Even worse it might end up going to a proposed incinerator along the A1 on the doorstep of Sunny Dunbar. Yup, if all else fails, burn stuff. That’s a good solution.

But never mind flimsy plastic bags or bog roll wrappings, the piece of recycling guilt that will probably tip me over the edge is our old telly. It’s a proper cathode ray thing and as documented on this blog a few weeks back it went kaput. The other day a friendly looking leaflet came through the door telling us about the wide variety of materials we can recycle at the local recycling centre. Tellies are included so I should do the decent thing instead of what everyone else seems to do - leave it out on the street in the hope it gets nicked or smashed and removed by council cleaners.

But because we’re already doing our bit (as very occasionally encouraged by government PR fluff) and don’t have a car I don’t see how I can get the telly to the recycling centre which is two miles away on a busy road. I even phoned Lothian Buses to ask for advice but they warned me I wouldn’t be allowed to board a 113 with my recycling as tellies contain “dangerous gases”.

The council offers an uplift service but it’s £22.50 and I’m damned if I’m going to shell out for a service car users get for free.
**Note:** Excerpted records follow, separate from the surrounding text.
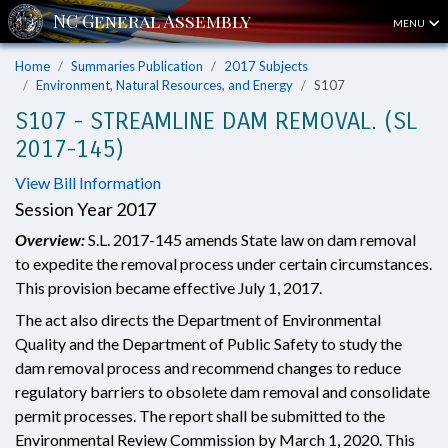
MENU
Home
Summaries Publication
2017 Subjects
Environment, Natural Resources, and Energy
S107
S107 - STREAMLINE DAM REMOVAL. (SL
2017-145)
View Bill Information
Session Year 2017
Overview:
S.L. 2017-145 amends State law on dam removal
to expedite the removal process under certain circumstances.
This provision became effective July 1, 2017.
The act also directs the Department of Environmental
Quality and the Department of Public Safety to study the
dam removal process and recommend changes to reduce
regulatory barriers to obsolete dam removal and consolidate
permit processes. The report shall be submitted to the
Environmental Review Commission by March 1, 2020. This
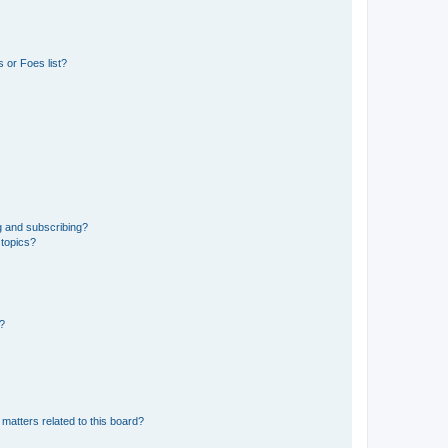
 or Foes list?
g and subscribing?
 topics?
d?
matters related to this board?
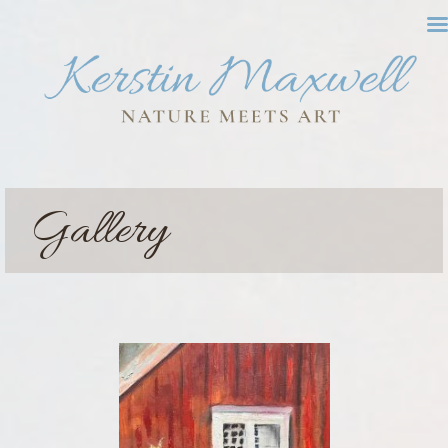
Gallery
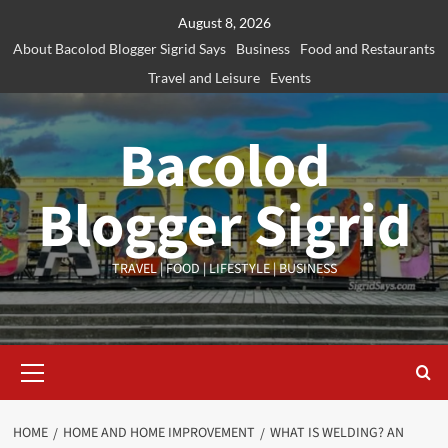
Skip
August 8, 2026
to
About Bacolod Blogger Sigrid Says
Business
Food and Restaurants
content
Travel and Leisure
Events
Bacolod
Blogger Sigrid
TRAVEL | FOOD | LIFESTYLE | BUSINESS
Primary
Menu
HOME
HOME AND HOME IMPROVEMENT
WHAT IS WELDING? AN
To make the point maybe I’ll liberate a shopping trolley from the nearby evil plastic bag proliferating supermarket and wheel my TV the two miles along the busy road to the recycling centre. Yes, that’s exactly what I’ll do. While wearing slippers and a bathrobe. And swigging from a bottle.

You can make me recycle but you can’t guilt trip me into it. I intend to enjoy this.

1 comment:

  1. Taking my morning walk along the sea front this morning, I kid you not, I came across an abandoned tele face down on the beach.

    I don't drive or own a car either but use a tricycle as my only personal transport. It can get very difficult when the whole of society is built around assuming everyone goes everywhere by car.

    As for plastic bags, I am pretty good at trying to remember to take my own bags, but then I come from an age before plastic bags and when I would see my Mother and all other women on our estate walking to the shop with their baskets on their arms. But then of course, that was also before the age of the supermarket and food was bought daily.

    I've always said that "saving the planet" needs to start with the big boys. As in the companies. Why is it always the little person that is put out and made to feel guilty, when there is so much waste before it even gets to us. We never had all this packaging when I was a girl.